Working six days a week leaves little time to relax, but on rare occasions, McKnight slips down to a nearby stream, often as much to simply listen to the therapeutic sounds of swirling water as to bait a hook for fresh fish.
Common thought associates miners with hard-driving country music, but in this vein, McKnight doesn’t fit the bill. His favorites are classical music, especially pieces that lean heavily on violins, and, owing to his Scottish heritage, Celtic music. As he drove away from an interview, he popped in a CD titled “Celtic Woman.”
“I listen to classical music when I really want to relax,” he said.
Under his union contract’s provisions for pension and health benefits, McKnight figures to invest four more years on the job to put in the required years, then retire.
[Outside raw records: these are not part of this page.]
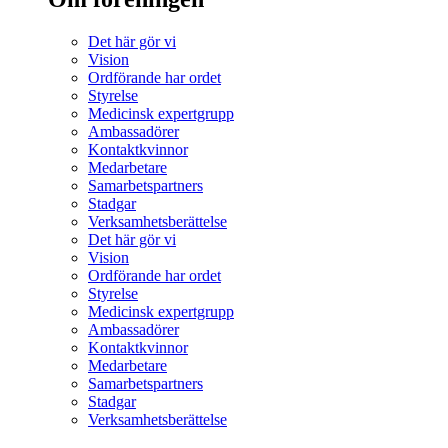
Det här gör vi
Vision
Ordförande har ordet
Styrelse
Medicinsk expertgrupp
Ambassadörer
Kontaktkvinnor
Medarbetare
Samarbetspartners
Stadgar
Verksamhetsberättelse
Det här gör vi
Vision
Ordförande har ordet
Styrelse
Medicinsk expertgrupp
Ambassadörer
Kontaktkvinnor
Medarbetare
Samarbetspartners
Stadgar
Verksamhetsberättelse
He has tried without luck to win a seat in the House of Delegates and says he might take another stab at it.
For all its inherent dangers and, at times, uncomfortable settings that demand working in cramped quarters that tax the back and knees to the limit, McKnight occasionally sees a benefit that no other work offers.
A few years back, while working on a longwall, his crew was toiling on a new panel, pulling back coal. As he gazed backward, embedded in the massive rock at a 45-degree angle was a 50-foot petrified tree, its roots exposed.
“It was beautiful,” he said. “You couldn’t dig it out. It was unsafe to do so. It was spectacular. I’ve never seen anything like it. You see fossils every day, leaves and plants. I’ve got a few at home on my front porch.”